Ha conquistato la fiducia di un uomo molto meno giovane di lei e a pochi giorni di distanza ha finto di cadere tra le sue braccia, registrando tutto sul cellulare. E poi ha tentato il ricatto

Torino - Una giovane in gonnella armata di videofonino ha tentato un "colpaccio" ai danni di un uomo di 76 anni, nel torinese. A quanto pare ha tentato di ricattarlo dopo averlo circuito e aver ripreso le sue avances con un cellulare dotato di videocamera.

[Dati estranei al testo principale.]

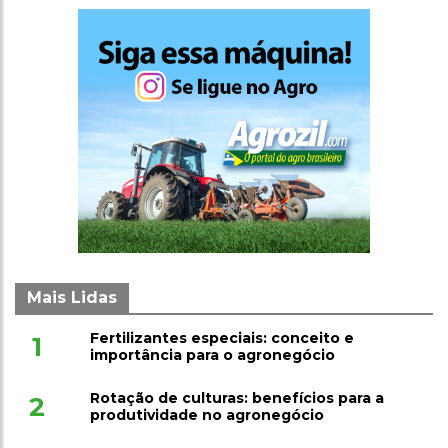
Mais Lidas
Fertilizantes especiais: conceito e
1
importância para o agronegócio
Rotação de culturas: benefícios para a
2
produtividade no agronegócio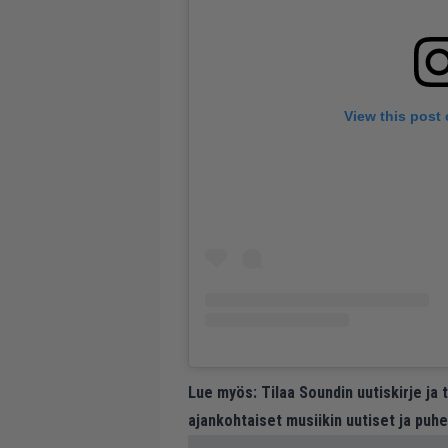
View this post
Lue myös:
Tilaa Soundin uutiskirje ja
ajankohtaiset musiikin uutiset ja puh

Raccontano le cronache che la giovane di 22 anni aveva incontrato l'uomo in un locale e gli aveva raccontato una disastrosa storia personale, una famiglia distrutta, un'affannosa ricerca di un posto di lavoro. Al ché l'uomo si è offerto di darle una mano: nei giorni successivi lei si sarebbe fatta viva varie volte, per ottenere qualche decina di euro per la madre malata.

Infine si sarebbe recata nell'ufficio dell'uomo dove avrebbe spinto il 76enne a palpeggiarla, a usare il suo corpo mentre lei, senza farsi vedere, videoregistrava il tutto col telefonino. Una volta ottenuto quel video, è tornata dal suo "benefattore" avvertendolo che se non le avesse dato soldi lei lo avrebbe denunciato.
L'uomo ha spiegato di aver ricevuto da quel momento alcune telefonate anonime con richieste di denaro e di aver quindi deciso di rivolgersi ai Carabinieri. Dopo che l'uomo, avendo finto di cedere, ha lasciato il denaro nella propria cassetta della posta, la donna con due complici è stata arrestata proprio mentre recuperava il malloppo.

Ora la donna è tenuta a rimanere in casa propria fino ai prossimi passi del procedimento legale che le spetta. Per i suoi complici invece piede libero in quanto la loro posizione processuale non è considerata tale da provocare un obbligo di dimora.